━━━━━ The records ━━━━━

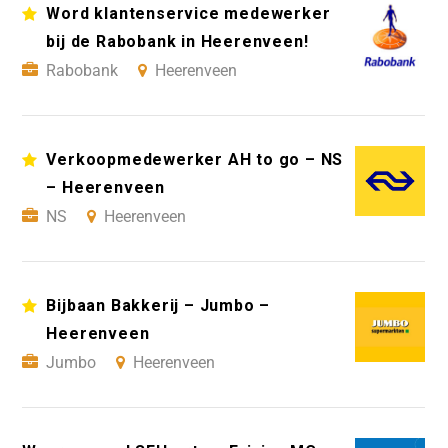
Word klantenservice medewerker
bij de Rabobank in Heerenveen!
Rabobank
Heerenveen
Verkoopmedewerker AH to go – NS
– Heerenveen
NS
Heerenveen
Bijbaan Bakkerij – Jumbo –
Heerenveen
Jumbo
Heerenveen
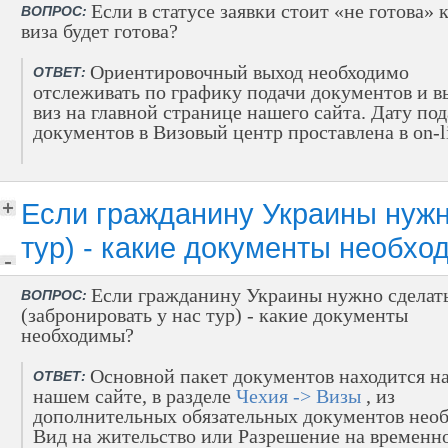
Если в статусе заявки стоит «не готова» 
ВОПРОС:
виза будет готова?
Ориентировочный выход необходимо
ОТВЕТ:
отслеживать по графику подачи документов и в
виз на главной странице нашего сайта. Дату по
документов в Визовый центр проставлена в on-l
Если гражданину Украины нужно
тур) - какие документы необх
Если гражданину Украины нужно сделать
ВОПРОС:
(забронировать у нас тур) - какие документы
необходимы?
Основной пакет документов находится н
ОТВЕТ:
нашем сайте, в разделе
Чехия -> Визы
, из
дополнительных обязательных документов нео
Вид на жительство или Разрешение на временн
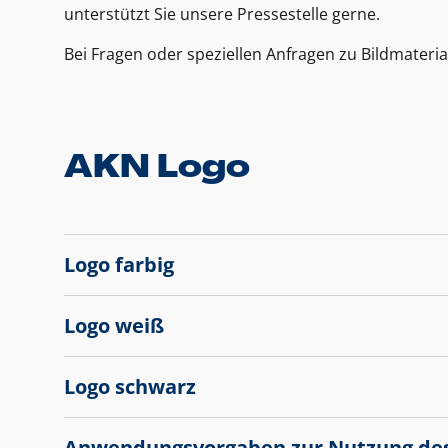
unterstützt Sie unsere Pressestelle gerne.
Bei Fragen oder speziellen Anfragen zu Bildmateria
AKN Logo
Logo farbig
Logo weiß
Logo schwarz
Anwendungsvorgaben zur Nutzung de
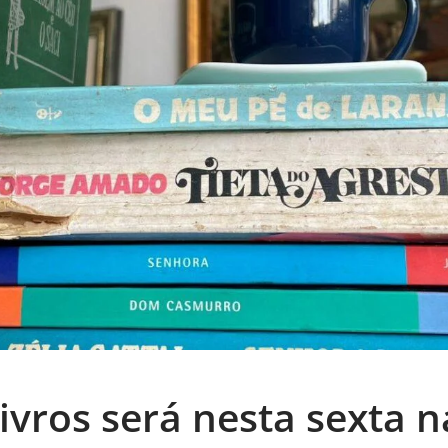
ivros será nesta sexta 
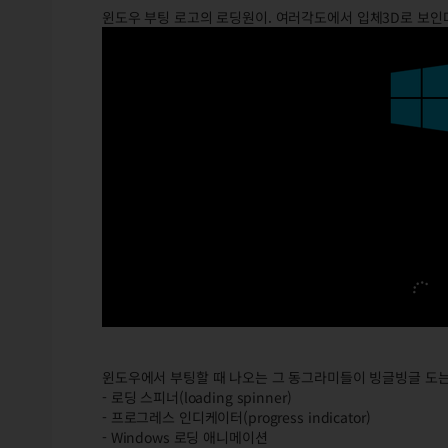
윈도우 부팅 로고의 로딩원이. 여러각도에서 입체3D로 보인다.
윈도우에서 부팅할 때 나오는 그 동그라미들이 빙글빙글 도
- 로딩 스피너(loading spinner)
- 프로그레스 인디케이터(progress indicator)
- Windows 로딩 애니메이션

━━━━━

● **Task to carry out**: From the material above, print everything exactly except the pictures.

● **Response for this exercise**:
Word klantenservice medewerker
bij de Rabobank in Heerenveen!
Rabobank
Heerenveen
Verkoopmedewerker AH to go – NS
– Heerenveen
NS
Heerenveen
Bijbaan Bakkerij – Jumbo –
Heerenveen
Jumbo
Heerenveen
Если в статусе заявки стоит «не готова» 
ВОПРОС:
виза будет готова?
Ориентировочный выход необходимо
ОТВЕТ:
отслеживать по графику подачи документов и в
виз на главной странице нашего сайта. Дату по
документов в Визовый центр проставлена в on-l
Если гражданину Украины нужно
тур) - какие документы необх
Если гражданину Украины нужно сделать
ВОПРОС:
(забронировать у нас тур) - какие документы
необходимы?
Основной пакет документов находится н
ОТВЕТ:
нашем сайте, в разделе
Чехия -> Визы
, из
дополнительных обязательных документов нео
Вид на жительство или Разрешение на временн
unterstützt Sie unsere Pressestelle gerne.
Bei Fragen oder speziellen Anfragen zu Bildmateria
AKN Logo
Logo farbig
Logo weiß
Logo schwarz
Anwendungsvorgaben zur Nutzung de
ivros será nesta sexta 
윈도우 부팅 로고의 로딩원이. 여러각도에서 입체3D로 보인다.
윈도우에서 부팅할 때 나오는 그 동그라미들이 빙글빙글 도
- 로딩 스피너(loading spinner)
- 프로그레스 인디케이터(progress indicator)
- Windows 로딩 애니메이션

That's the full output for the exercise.